If you have Scipy, you could call scipy.stats.binned_statistic:
import scipy.stats as stats
statistic, bin_edges, binnumber = stats.binned_statistic(
x=X, values=Y, statistic='median', bins=bins)
statistic = statistic[np.isfinite(statistic)]
print(statistic)
yields
[ 15. 90. 50. 55. 40. 60.]
Without SciPy, I think you would need a list comprehension.
As you suggested, you could avoid the RuntimeWarning by filtering out those bins which are empty. You can do that with an if-condition
inside a list comprehension:
masks = [(digitized == j) for j in range(1, len(bins))]
bin_medians = [np.median(Y[mask]) for mask in masks if mask.any()]
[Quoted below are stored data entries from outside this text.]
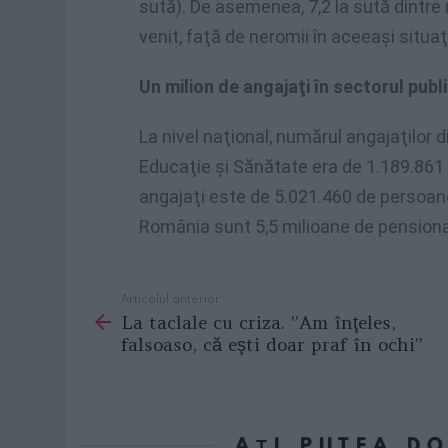
sută). De asemenea, 7,2 la sută dintre
venit, faţă de neromii în aceeaşi situaţi
Un milion de angajaţi în sectorul publ
La nivel naţional, numărul angajaţilor d
Educaţie şi Sănătate era de 1.189.861 
angajaţi este de 5.021.460 de persoane, 
România sunt 5,5 milioane de pensiona
Articolul anterior
See
La taclale cu criza. ”Am înţeles,
more
falsoaso, că eşti doar praf în ochi”
AȚI PUTEA D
Also note that the error message you are seeing is a warning, not an Exception. You could (alternatively) suppress the error message with
import warnings
warnings.filterwarnings("ignore", 'Mean of empty slice.')
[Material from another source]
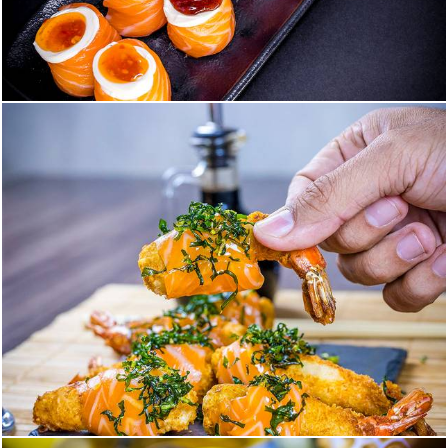
540
0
warnings.filterwarnings("ignore", 'invalid value encountered in double_scalar')
There is a way to compute the bin_centers more quickly:
bin_centers = []
for j in range(len(bins) - 1):
bin_centers.append((bins[j] + bins[j + 1]) / 2.)
could be simplified to
bin_centers = bins[:-1] + (bins[1]-bins[0])/2
So, for example,
import numpy as np
import matplotlib.pyplot as plt
import warnings
warnings.filterwarnings("ignore", 'Mean of empty slice.')
warnings.filterwarnings("ignore", 'invalid value encountered in double_scalar')
np.random.seed(123)
X = np.random.random(10)
bins = np.linspace(min(X), max(X), 10)
digitized = np.digitize(X, bins)-1
bin_centers = bins + (bins[1]-bins[0])/2
Y = range(0, 100, 10)
Y = np.asarray(Y, dtype='float')
bin_medians = [np.median(Y[digitized == j]) for j in range(len(bins))]
print(bin_medians)
plt.scatter(bin_centers, bin_medians)
plt.show()
yields
[15.0, 90.0, 50.0, 55.0, nan, 40.0, nan, nan, nan, 60.0]
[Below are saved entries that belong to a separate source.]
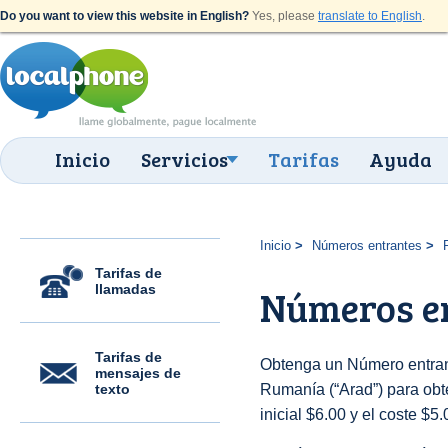
Do you want to view this website in English?
Yes, please
translate to English
.
Inicio
Servicios
Tarifas
Ayuda
Inicio
Números entrantes
Tarifas de
llamadas
Números e
Tarifas de
Obtenga un Número entran
mensajes de
texto
Rumanía (“Arad”) para obte
inicial $6.00 y el coste $5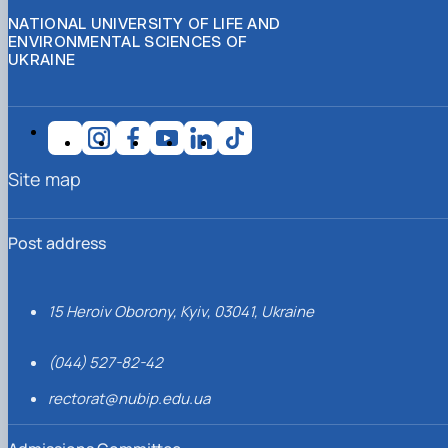
NATIONAL UNIVERSITY OF LIFE AND
ENVIRONMENTAL SCIENCES OF
UKRAINE
Site map
Post address
15 Heroiv Oborony, Kyiv, 03041, Ukraine
(044) 527-82-42
rectorat@nubip.edu.ua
If your purpose is only to make the scatter plot, then it is not necessary to remove the nans since matplotlib
will ignore them anyway.
If you really want to remove the nans, then you could use
no_nans = np.isfinite(bin_medians)
bin_medians = bin_medians[no_nans]
bin_centers = bin_centers[no_nans]
In the above, I opted for using warnings.filterwarnings
to just suppress the warnings. If you don't wish to suppress warnings, and would rather filter the nans from bin_medians
and from the corresponding locations from bin_centers
, then:
bin_centers = bins + (bins[1]-bins[0])/2
masks = [(digitized == j) for j in range(len(bins))]
bin_centers, bin_medians = zip(*[(center, np.median(Y[mask]))
for center, mask in zip(bin_centers, masks)
if mask.any()])